Noch mehr als anderen kirchlichen Mitarbeitern aus dem Ausland war es den von Gugglberger interviewten Ordensschwestern möglich, umfassende Einblicke in die Lebenswelt der „Homelands“ zu erhalten, die für den Großteil der „Weißen“ unsichtbar blieb. Gugglberger sind die Bestandteile des „Apartheidprogramms“ bekannt. Daher irritiert es umso mehr, dass sie einige Erzählungen ihrer Interviewpartnerinnen historisch nicht genau kontextualisiert. Zudem wäre zu fragen, warum die Ordensschwestern während der lebensgeschichtlichen Interviews nur wenig über konkrete Kontakte sprachen und die „Homeland“-Politik durchaus positiv bewerteten. Auf Erkenntnissen aus der Oral History aufbauend könnte dann gefragt werden, wie diese „erinnerten Erzählungen“3 konstruiert und welchem „hochaffektiv besetzten Verarbeitungs-, Konstruktions- und Sinnbildungsprozeß“4 sie unterworfen sind. Möglicherweise wäre für die Analyse dieser Erzählungen die Einbeziehung von Archivquellen oder „Rundbriefen“, die regelmäßig von Ordensschwestern an Verwandte und Bekannte geschickt wurden, hilfreich gewesen. Als Lektüre empfiehlt sich Gugglbergers Studie für Leserinnen und Leser, die einen tiefen Einblick in die Geschichte eines Missionsordens im 20. Jahrhundert erhalten möchten. Für diejenigen, die sich für transnationale Begegnungsräume im Lokalen und Reaktionen europäischer christlicher Missionarinnen auf das südafrikanische Apartheidsystem interessieren, gilt diese Empfehlung leider nur bedingt.

Anmerkungen:
1 Vgl. Ulrich Jürgens / Jürgen Bähr, Johannesburg. Stadtgeographische Transformationsprozesse nach dem Ende der Apartheid (=Kieler Arbeitspapiere zur Landeskunde und Raumordnung 38), Kiel 1998, S. 4; Ulrich Jürgens, Gemischtrassige Wohngebiete in südafrikanischen Städten (=Kieler Geographische Schriften, Bd. 82), zugl. Diss., Kiel 1991, S. 61.

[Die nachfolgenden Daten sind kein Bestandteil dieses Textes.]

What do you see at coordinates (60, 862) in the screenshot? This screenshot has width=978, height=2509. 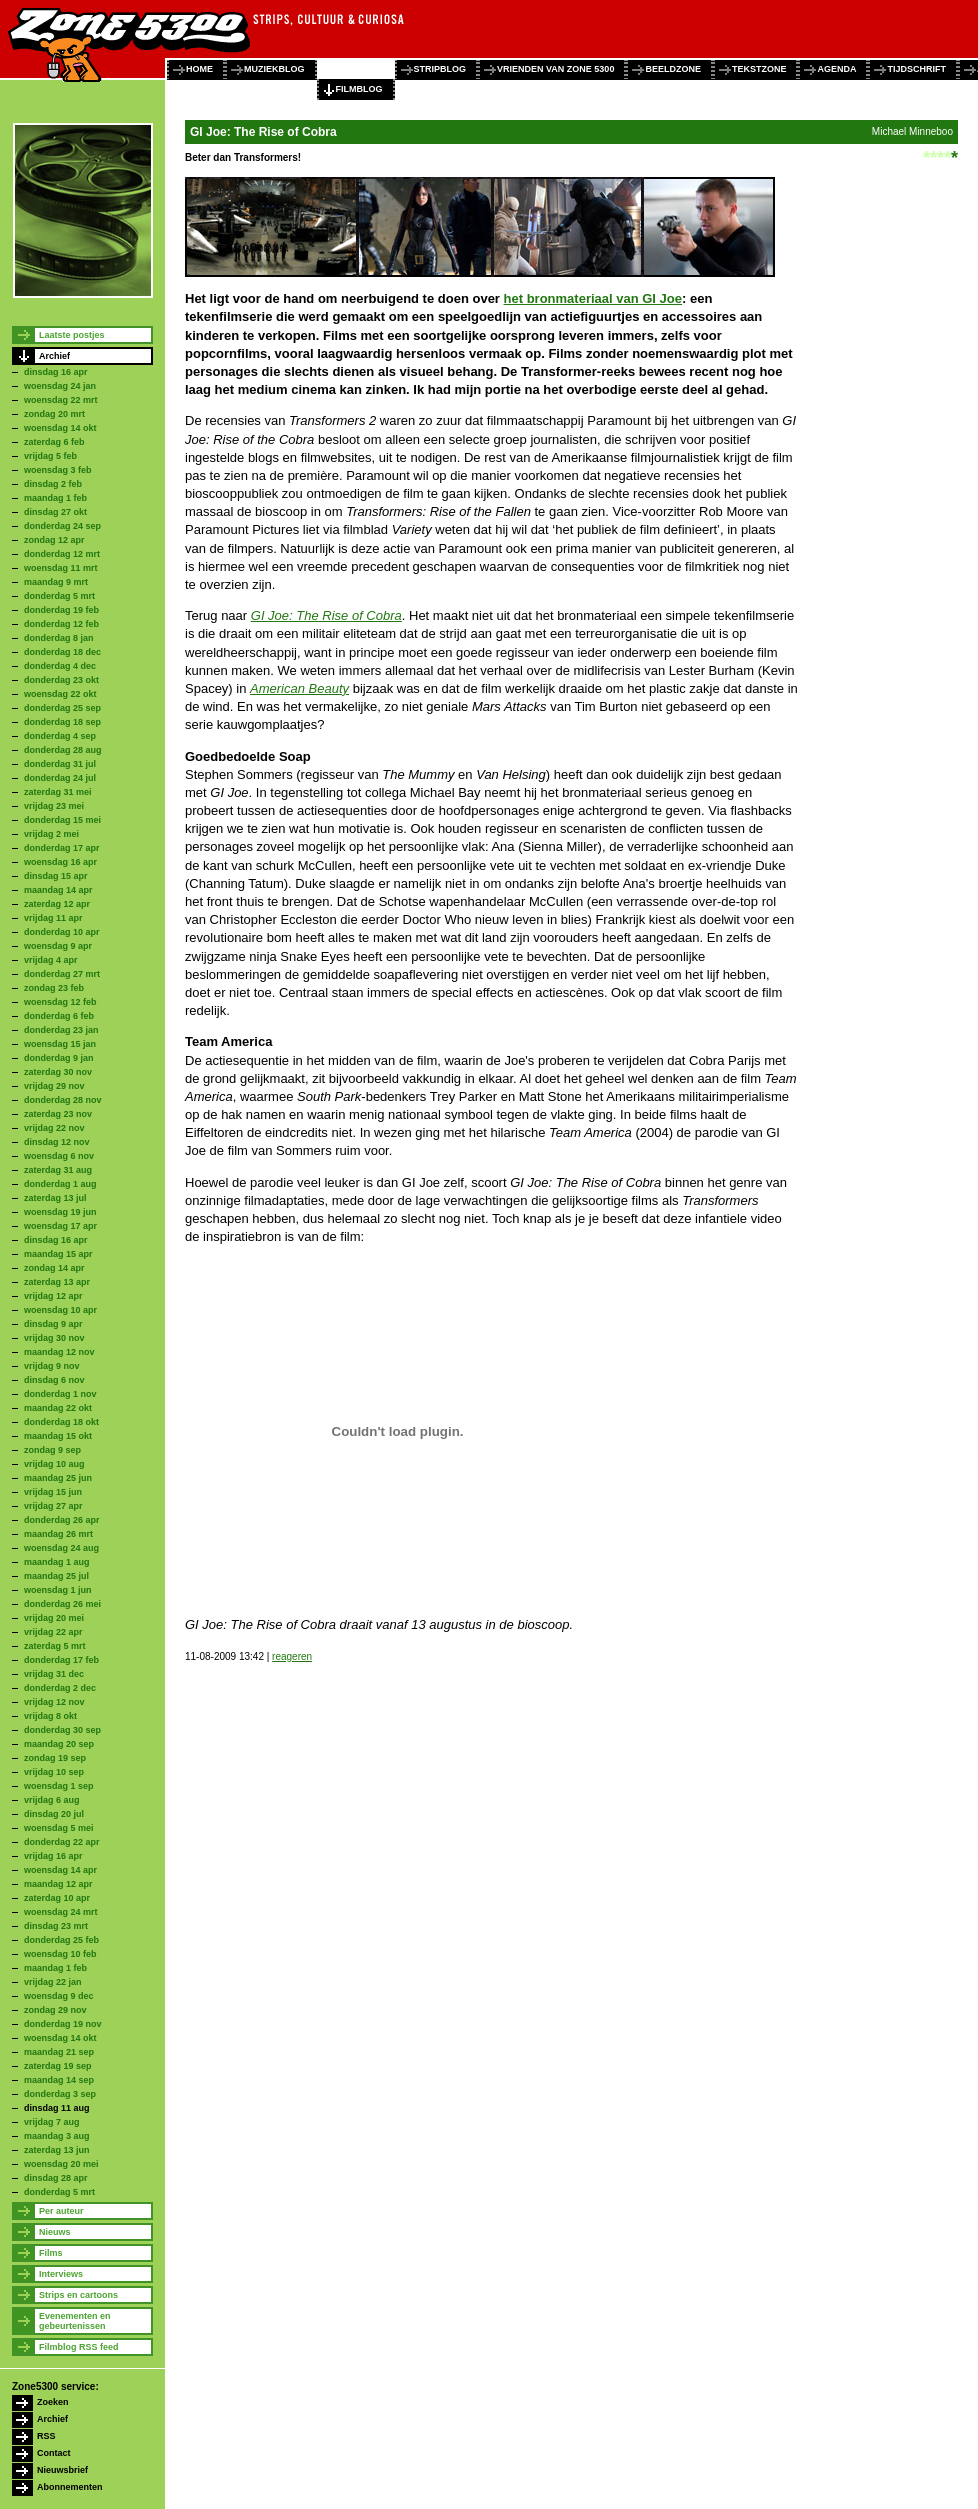 I see `woensdag 16 apr` at bounding box center [60, 862].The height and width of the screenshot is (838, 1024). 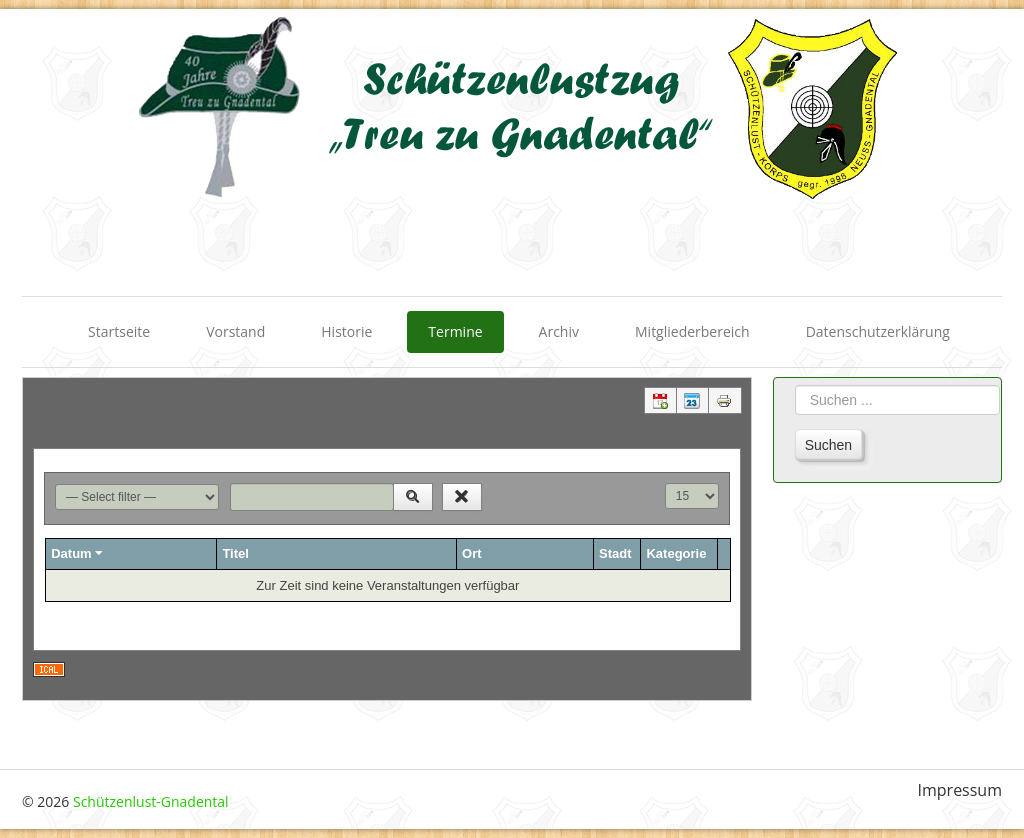 What do you see at coordinates (455, 331) in the screenshot?
I see `Termine` at bounding box center [455, 331].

2 Vgl. Christoph Marx, Südafrika. Geschichte und Gegenwart, Stuttgart 2012, S. 250–251.
3 Malte Thießen, Gedächtnisgeschichte. Neue Forschungen zur Entstehung und Tradierung von Erinnerungen, in: Archiv für Sozialgeschichte 48 (2008), S. 607–634, hier S. 614.
4 Dorothee Wierling, Oral History, in: Michael Maurer (Hrsg.), Aufriß der historischen Wissenschaften, Bd. 7. Neue Themen und Methoden der Geschichtswissenschaft, Stuttgart 2003, S. 81–151, hier S. 97.